• Biomolecules · Feb 2020

    Editorial

    Rigidity of the Outer Shell Predicted by a Protein Intrinsic Disorder Model Sheds Light on the COVID-19 (Wuhan-2019-nCoV) Infectivity.

    • Gerard Kian-Meng Goh, A Keith Dunker, James A Foster, and Vladimir N Uversky.
    • Goh's BioComputing, Singapore 548957, Singapore.
    • Biomolecules. 2020 Feb 19; 10 (2).

    AbstractThe world is currently witnessing an outbreak of a new coronavirus spreading quickly across China and affecting at least 24 other countries.

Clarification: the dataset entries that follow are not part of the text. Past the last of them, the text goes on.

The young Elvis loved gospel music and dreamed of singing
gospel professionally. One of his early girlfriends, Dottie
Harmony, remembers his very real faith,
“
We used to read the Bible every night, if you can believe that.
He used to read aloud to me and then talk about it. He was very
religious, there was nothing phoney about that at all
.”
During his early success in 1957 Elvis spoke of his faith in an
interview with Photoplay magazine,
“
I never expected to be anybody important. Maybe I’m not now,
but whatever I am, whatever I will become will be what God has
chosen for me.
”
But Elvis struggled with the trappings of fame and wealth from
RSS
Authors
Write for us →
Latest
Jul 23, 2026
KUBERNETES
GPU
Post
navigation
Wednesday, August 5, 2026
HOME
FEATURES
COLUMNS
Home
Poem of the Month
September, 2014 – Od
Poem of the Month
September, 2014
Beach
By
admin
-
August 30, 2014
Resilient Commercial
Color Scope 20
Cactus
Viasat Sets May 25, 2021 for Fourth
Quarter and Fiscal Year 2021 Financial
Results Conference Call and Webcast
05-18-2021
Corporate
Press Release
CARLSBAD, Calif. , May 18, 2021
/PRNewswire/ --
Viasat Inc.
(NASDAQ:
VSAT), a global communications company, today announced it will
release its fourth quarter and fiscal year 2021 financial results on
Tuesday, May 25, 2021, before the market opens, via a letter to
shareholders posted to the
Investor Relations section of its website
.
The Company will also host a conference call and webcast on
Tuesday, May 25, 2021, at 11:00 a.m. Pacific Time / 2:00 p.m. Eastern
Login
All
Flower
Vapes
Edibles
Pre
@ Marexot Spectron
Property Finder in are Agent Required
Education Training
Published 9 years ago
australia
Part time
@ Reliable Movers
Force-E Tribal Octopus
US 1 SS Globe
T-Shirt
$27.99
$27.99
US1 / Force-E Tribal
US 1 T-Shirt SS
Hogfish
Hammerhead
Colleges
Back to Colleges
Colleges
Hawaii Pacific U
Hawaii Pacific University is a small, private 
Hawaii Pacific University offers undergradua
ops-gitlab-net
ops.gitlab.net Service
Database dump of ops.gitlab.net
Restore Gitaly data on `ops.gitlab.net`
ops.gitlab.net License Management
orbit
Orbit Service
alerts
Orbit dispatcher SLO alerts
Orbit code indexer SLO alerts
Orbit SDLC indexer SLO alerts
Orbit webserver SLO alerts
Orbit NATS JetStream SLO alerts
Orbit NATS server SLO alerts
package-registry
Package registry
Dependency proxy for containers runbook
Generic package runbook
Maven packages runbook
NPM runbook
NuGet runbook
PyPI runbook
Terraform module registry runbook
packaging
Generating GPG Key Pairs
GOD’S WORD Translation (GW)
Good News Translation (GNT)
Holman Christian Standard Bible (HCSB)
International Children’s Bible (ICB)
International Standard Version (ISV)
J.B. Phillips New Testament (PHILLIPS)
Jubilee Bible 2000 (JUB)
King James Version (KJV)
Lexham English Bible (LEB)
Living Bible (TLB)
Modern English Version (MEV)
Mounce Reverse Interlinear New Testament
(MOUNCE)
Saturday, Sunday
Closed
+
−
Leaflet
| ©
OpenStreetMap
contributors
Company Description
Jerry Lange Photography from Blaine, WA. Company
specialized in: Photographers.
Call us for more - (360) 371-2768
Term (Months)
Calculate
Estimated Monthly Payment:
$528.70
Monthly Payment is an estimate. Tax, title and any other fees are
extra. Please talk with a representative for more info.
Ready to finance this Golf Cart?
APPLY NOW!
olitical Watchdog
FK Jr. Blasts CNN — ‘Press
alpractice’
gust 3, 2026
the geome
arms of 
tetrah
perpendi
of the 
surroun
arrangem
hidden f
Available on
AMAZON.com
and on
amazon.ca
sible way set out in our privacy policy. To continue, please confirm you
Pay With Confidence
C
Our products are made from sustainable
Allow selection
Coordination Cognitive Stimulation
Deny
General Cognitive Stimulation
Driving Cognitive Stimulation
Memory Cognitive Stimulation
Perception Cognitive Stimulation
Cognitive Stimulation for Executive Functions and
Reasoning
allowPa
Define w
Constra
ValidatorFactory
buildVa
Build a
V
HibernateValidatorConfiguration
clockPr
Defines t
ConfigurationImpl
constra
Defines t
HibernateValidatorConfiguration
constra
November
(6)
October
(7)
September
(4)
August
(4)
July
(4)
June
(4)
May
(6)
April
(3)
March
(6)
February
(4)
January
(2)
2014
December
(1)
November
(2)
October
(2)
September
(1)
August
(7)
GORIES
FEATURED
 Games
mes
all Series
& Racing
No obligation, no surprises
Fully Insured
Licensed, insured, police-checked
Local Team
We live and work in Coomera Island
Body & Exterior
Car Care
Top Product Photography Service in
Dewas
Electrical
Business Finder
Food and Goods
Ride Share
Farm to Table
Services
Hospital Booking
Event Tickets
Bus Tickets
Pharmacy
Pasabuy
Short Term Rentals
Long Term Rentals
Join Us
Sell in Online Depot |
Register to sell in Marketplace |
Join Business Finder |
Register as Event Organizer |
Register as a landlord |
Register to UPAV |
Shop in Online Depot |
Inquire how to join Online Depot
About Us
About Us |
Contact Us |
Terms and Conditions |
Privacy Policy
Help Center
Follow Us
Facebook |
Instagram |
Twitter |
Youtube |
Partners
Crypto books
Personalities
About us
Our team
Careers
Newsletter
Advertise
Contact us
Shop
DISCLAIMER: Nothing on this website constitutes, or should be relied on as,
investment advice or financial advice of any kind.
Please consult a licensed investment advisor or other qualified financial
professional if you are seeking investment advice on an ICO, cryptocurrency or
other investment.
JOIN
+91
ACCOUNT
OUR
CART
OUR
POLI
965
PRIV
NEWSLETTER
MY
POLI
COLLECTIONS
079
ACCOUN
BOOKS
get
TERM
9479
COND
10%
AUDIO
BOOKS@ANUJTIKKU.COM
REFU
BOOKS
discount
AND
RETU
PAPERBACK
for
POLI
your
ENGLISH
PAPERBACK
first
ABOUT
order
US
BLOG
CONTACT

With almost 65,000 infected, a worldwide death toll of at least 1370 (as of 14 February 2020), and with the potential to affect up to two-thirds of the world population, COVID-19 is considered by the World Health Organization (WHO) to be a global health emergency. The speed of spread and infectivity of COVID-19 (also known as Wuhan-2019-nCoV) are dramatically exceeding those of the Middle East respiratory syndrome coronavirus (MERS-CoV) and severe acute respiratory syndrome coronavirus (SARS-CoV). In fact, since September 2012, the WHO has been notified of 2494 laboratory-confirmed cases of infection with MERS-CoV, whereas the 2002-2003 epidemic of SARS affected 26 countries and resulted in more than 8000 cases. Therefore, although SARS, MERS, and COVID-19 are all the result of coronaviral infections, the causes of the coronaviruses differ dramatically in their transmissibility. It is likely that these differences in infectivity of coronaviruses can be attributed to the differences in the rigidity of their shells which can be evaluated using computational tools for predicting intrinsic disorder predisposition of the corresponding viral proteins.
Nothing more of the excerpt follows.